*PROBLEM REQUIREMENTS*
Look through the listing below for the line with "gibi seçici bir" and the line with "0 commentair". Copy both, along with every line between them, exactly and with no pictures.

*MATERIAL FOR THE TASK*
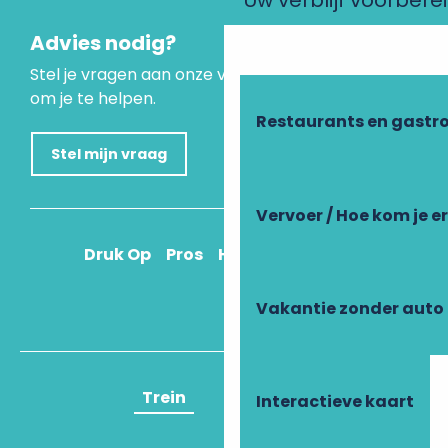
Uw verblijf voorbere
Advies nodig?
Stel je vragen aan onze virtuele assistent, die er is
om je te helpen.
Restaurants en gastr
Stel mijn vraag
Vervoer / Hoe kom je e
Druk Op
Pros
Hoe kom ik daar?
Vakantie zonder auto
Trein
Vliegtuig
Interactieve kaart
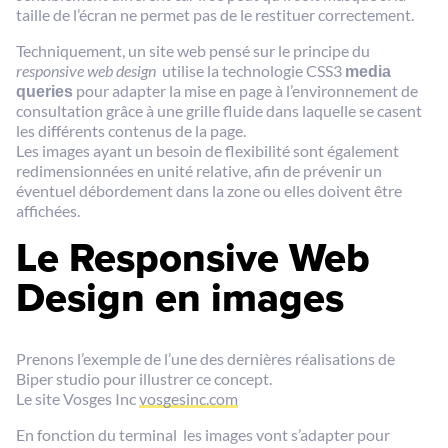
taille de l’écran ne permet pas de le restituer correctement.
Techniquement, un site web pensé sur le principe du
responsive web design
utilise la technologie CSS3
media
queries
pour adapter la mise en page à l’environnement de
consultation grâce à une grille fluide dans laquelle se casent
les différents contenus de la page.
Les images ayant un besoin de flexibilité sont également
redimensionnées en unité relative, afin de prévenir un
éventuel débordement dans la zone ou elles doivent être
affichées.
Le Responsive Web
Design en images
Prenons l’exemple de l’une des dernières réalisations de
Biper studio pour illustrer ce concept.
Le site Vosges Inc
vosgesinc.com
En fonction du terminal les images vont s’adapter pour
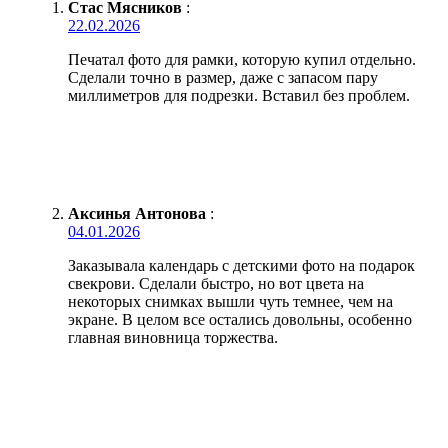
Стас Мясников
:
22.02.2026
Печатал фото для рамки, которую купил отдельно.
Сделали точно в размер, даже с запасом пару
миллиметров для подрезки. Вставил без проблем.
Аксинья Антонова
:
04.01.2026
Заказывала календарь с детскими фото на подарок
свекрови. Сделали быстро, но вот цвета на
некоторых снимках вышли чуть темнее, чем на
экране. В целом все остались довольны, особенно
главная виновница торжества.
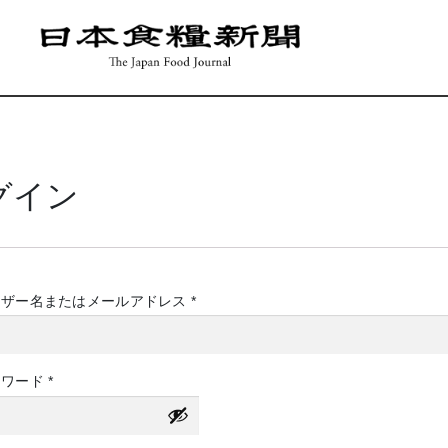
グイン
必
ーザー名またはメールアドレス
*
須
必
スワード
*
須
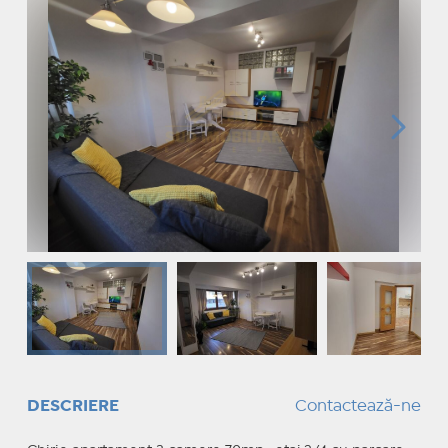
DESCRIERE
Contactează-ne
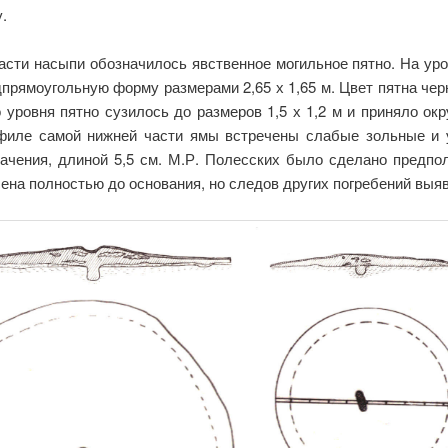
.
части насыпи обозначилось явственное могильное пятно. На уров
прямоугольную форму размерами 2,65 х 1,65 м. Цвет пятна черн
о уровня пятно сузилось до размеров 1,5 х 1,2 м и приняло о
филе самой нижней части ямы встречены слабые зольные и 
ачения, длиной 5,5 см. М.Р. Полесских было сделано предпол
на полностью до основания, но следов других погребений выя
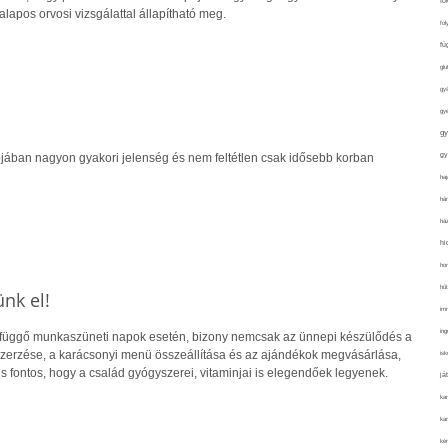
fo
lapos orvosi vizsgálattal állapítható meg.
fol
fü
glu
gy
gy
gy
gy
ójában nagyon gyakori jelenség és nem feltétlen csak idősebb korban
haj
hán
ház
hi
ho
hűt
nk el!
im
ing
üggő munkaszüneti napok esetén, bizony nemcsak az ünnepi készülődés a
szerzése, a karácsonyi menü összeállítása és az ajándékok megvásárlása,
isk
 fontos, hogy a család gyógyszerei, vitaminjai is elegendőek legyenek.
já
ka
kar
kér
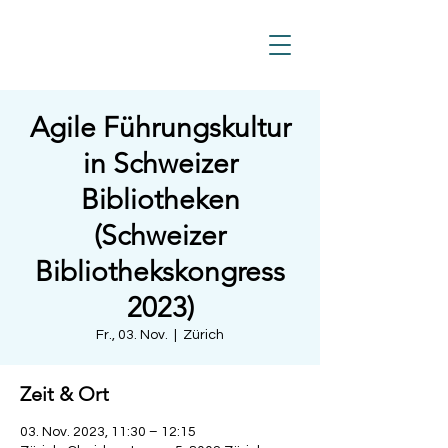
Agile Führungskultur
in Schweizer
Bibliotheken
(Schweizer
Bibliothekskongress
2023)
Fr., 03. Nov.
  |  
Zürich
Zeit & Ort
03. Nov. 2023, 11:30 – 12:15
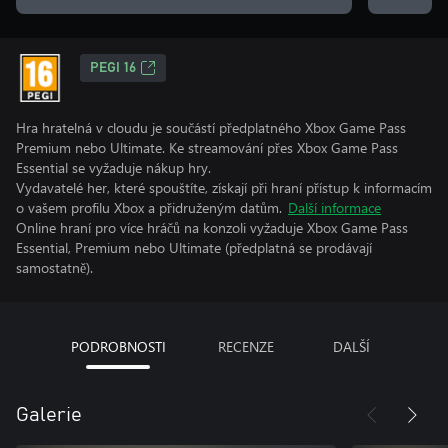
PEGI 16
Hra hratelná v cloudu je součástí předplatného Xbox Game Pass
Premium nebo Ultimate. Ke streamování přes Xbox Game Pass
Essential se vyžaduje nákup hry.
Vydavatelé her, které spouštíte, získají při hraní přístup k informacím
o vašem profilu Xbox a přidruženým datům.
Další informace
Online hraní pro více hráčů na konzoli vyžaduje Xbox Game Pass
Essential, Premium nebo Ultimate (předplatná se prodávají
samostatně).
PODROBNOSTI
RECENZE
DALŠÍ
Galerie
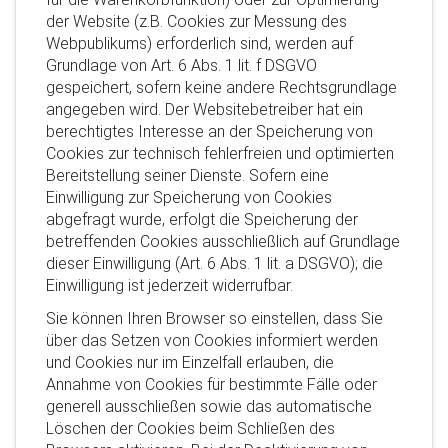
der Website (z.B. Cookies zur Messung des
Webpublikums) erforderlich sind, werden auf
Grundlage von Art. 6 Abs. 1 lit. f DSGVO
gespeichert, sofern keine andere Rechtsgrundlage
angegeben wird. Der Websitebetreiber hat ein
berechtigtes Interesse an der Speicherung von
Cookies zur technisch fehlerfreien und optimierten
Bereitstellung seiner Dienste. Sofern eine
Einwilligung zur Speicherung von Cookies
abgefragt wurde, erfolgt die Speicherung der
betreffenden Cookies ausschließlich auf Grundlage
dieser Einwilligung (Art. 6 Abs. 1 lit. a DSGVO); die
Einwilligung ist jederzeit widerrufbar.
Sie können Ihren Browser so einstellen, dass Sie
über das Setzen von Cookies informiert werden
und Cookies nur im Einzelfall erlauben, die
Annahme von Cookies für bestimmte Fälle oder
generell ausschließen sowie das automatische
Löschen der Cookies beim Schließen des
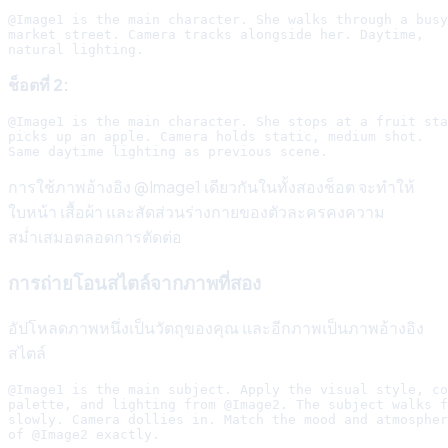
@Image1 is the main character. She walks through a busy

market street. Camera tracks alongside her. Daytime,

ช็อตที่ 2:
@Image1 is the main character. She stops at a fruit sta
picks up an apple. Camera holds static, medium shot.

การใช้ภาพอ้างอิง @Image1 เดียวกันในทั้งสองช็อต จะทำให้
ใบหน้า เสื้อผ้า และสัดส่วนร่างกายของตัวละครคงความ
สม่ำเสมอตลอดการตัดต่อ
การถ่ายโอนสไตล์จากภาพที่สอง
อัปโหลดภาพหนึ่งเป็นวัตถุของคุณ และอีกภาพเป็นภาพอ้างอิง
สไตล์
@Image1 is the main subject. Apply the visual style, co
palette, and lighting from @Image2. The subject walks f
slowly. Camera dollies in. Match the mood and atmospher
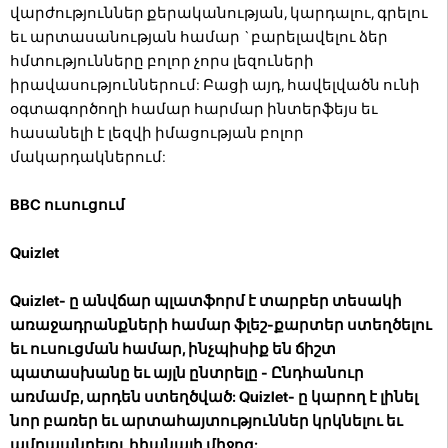
վարժություններ քերականության, կարդալու, գրելու
եւ արտասանության համար `բարելավելու ձեր
հմտությունները բոլոր չորս լեզուների
իրավասություններում: Բացի այդ, հավելվածն ունի
օգտագործողի համար հարմար ինտերֆեյս եւ
հասանելի է լեզվի իմացության բոլոր
մակարդակներում:
BBC ուսուցում
Quizlet
Quizlet- ը անվճար պլատֆորմ է տարբեր տեսակի
առաջադրանքների համար ֆլեշ-քարտեր ստեղծելու
եւ ուսուցման համար, ինչպիսիք են ճիշտ
պատասխանը եւ այլն ընտրելը - Ընդհանուր
առմամբ, արդեն ստեղծված: Quizlet- ը կարող է լինել
նոր բառեր եւ արտահայտություններ կրկնելու եւ
ամրապնդելու հիանալի միջոց:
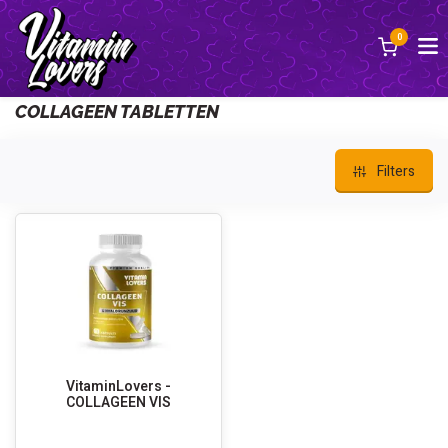
0
Back
COLLAGEEN TABLETTEN
Filters
VitaminLovers -
COLLAGEEN VIS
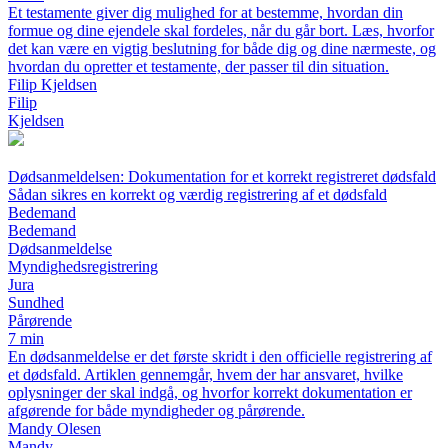
Et testamente giver dig mulighed for at bestemme, hvordan din
formue og dine ejendele skal fordeles, når du går bort. Læs, hvorfor
det kan være en vigtig beslutning for både dig og dine nærmeste, og
hvordan du opretter et testamente, der passer til din situation.
Filip Kjeldsen
Filip
Kjeldsen
Dødsanmeldelsen: Dokumentation for et korrekt registreret dødsfald
Sådan sikres en korrekt og værdig registrering af et dødsfald
Bedemand
Bedemand
Dødsanmeldelse
Myndighedsregistrering
Jura
Sundhed
Pårørende
7 min
En dødsanmeldelse er det første skridt i den officielle registrering af
et dødsfald. Artiklen gennemgår, hvem der har ansvaret, hvilke
oplysninger der skal indgå, og hvorfor korrekt dokumentation er
afgørende for både myndigheder og pårørende.
Mandy Olesen
Mandy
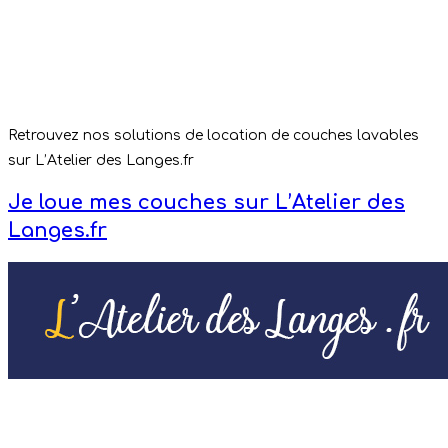
Retrouvez nos solutions de location de couches lavables
sur L’Atelier des Langes.fr
Je loue mes couches sur L’Atelier des
Langes.fr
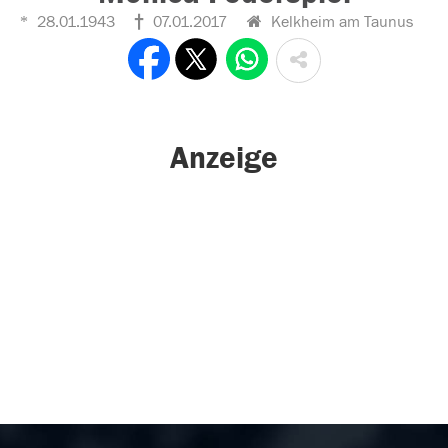
28.01.1943
07.01.2017
Kelkheim am Taunus
Anzeige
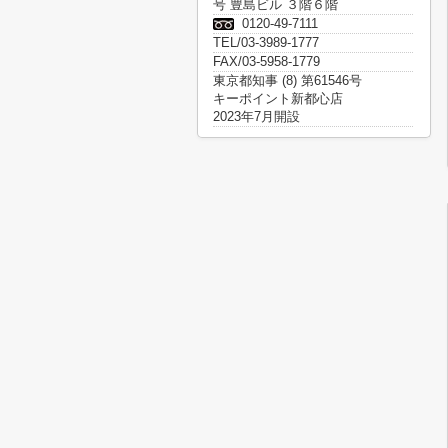
号 豊島ビル ３階６階
0120-49-7111
TEL/03-3989-1777
FAX/03-5958-1779
東京都知事 (8) 第61546号
キーポイント新都心店
2023年7月開設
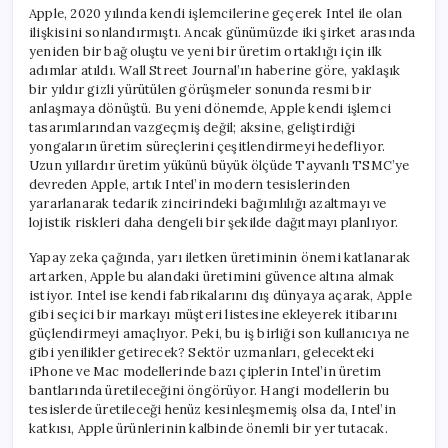
Apple, 2020 yılında kendi işlemcilerine geçerek Intel ile olan
ilişkisini sonlandırmıştı. Ancak günümüzde iki şirket arasında
yeniden bir bağ oluştu ve yeni bir üretim ortaklığı için ilk
adımlar atıldı. Wall Street Journal’ın haberine göre, yaklaşık
bir yıldır gizli yürütülen görüşmeler sonunda resmi bir
anlaşmaya dönüştü. Bu yeni dönemde, Apple kendi işlemci
tasarımlarından vazgeçmiş değil; aksine, geliştirdiği
yongaların üretim süreçlerini çeşitlendirmeyi hedefliyor.
Uzun yıllardır üretim yükünü büyük ölçüde Tayvanlı TSMC’ye
devreden Apple, artık Intel’in modern tesislerinden
yararlanarak tedarik zincirindeki bağımlılığı azaltmayı ve
lojistik riskleri daha dengeli bir şekilde dağıtmayı planlıyor.
Yapay zeka çağında, yarı iletken üretiminin önemi katlanarak
artarken, Apple bu alandaki üretimini güvence altına almak
istiyor. Intel ise kendi fabrikalarını dış dünyaya açarak, Apple
gibi seçici bir markayı müşteri listesine ekleyerek itibarını
güçlendirmeyi amaçlıyor. Peki, bu iş birliği son kullanıcıya ne
gibi yenilikler getirecek? Sektör uzmanları, gelecekteki
iPhone ve Mac modellerinde bazı çiplerin Intel’in üretim
bantlarında üretileceğini öngörüyor. Hangi modellerin bu
tesislerde üretileceği henüz kesinleşmemiş olsa da, Intel’in
katkısı, Apple ürünlerinin kalbinde önemli bir yer tutacak.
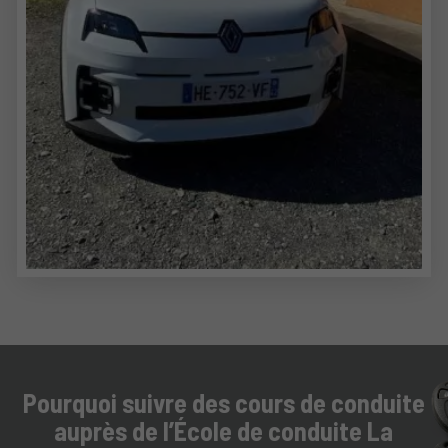
Pourquoi suivre des cours de conduite
auprès de l’École de conduite La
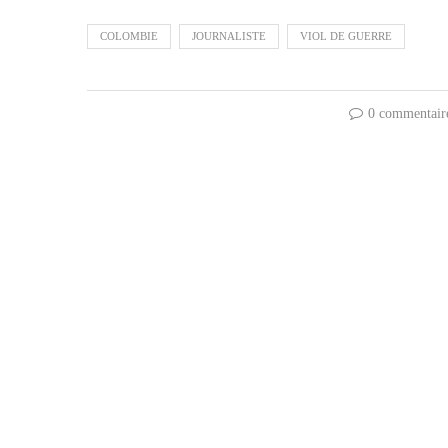
COLOMBIE
JOURNALISTE
VIOL DE GUERRE
0 commentair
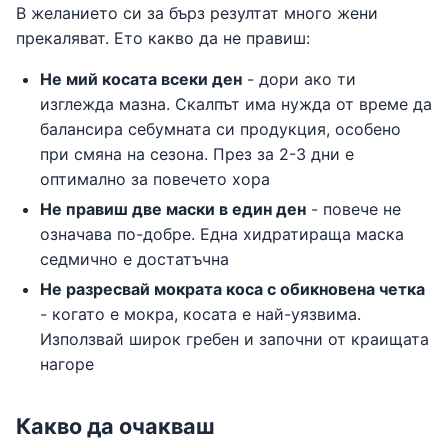
В желанието си за бърз резултат много жени
прекаляват. Ето какво да не правиш:
Не мий косата всеки ден
- дори ако ти
изглежда мазна. Скалпът има нужда от време да
балансира себумната си продукция, особено
при смяна на сезона. През за 2-3 дни е
оптимално за повечето хора
Не правиш две маски в един ден
- повече не
означава по-добре. Една хидратираща маска
седмично е достатъчна
Не разресвай мократа коса с обикновена четка
- когато е мокра, косата е най-уязвима.
Използвай широк гребен и започни от краищата
нагоре
Какво да очакваш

*EXERCISE RESPONSE*
gibi seçici bir markayı müşteri listesine ekleyerek itibarını
güçlendirmeyi amaçlıyor. Peki, bu iş birliği son kullanıcıya ne
gibi yenilikler getirecek? Sektör uzmanları, gelecekteki
iPhone ve Mac modellerinde bazı çiplerin Intel’in üretim
bantlarında üretileceğini öngörüyor. Hangi modellerin bu
tesislerde üretileceği henüz kesinleşmemiş olsa da, Intel’in
katkısı, Apple ürünlerinin kalbinde önemli bir yer tutacak.
Pourquoi suivre des cours de conduite
auprès de l’École de conduite La
COLOMBIE
JOURNALISTE
VIOL DE GUERRE
0 commentair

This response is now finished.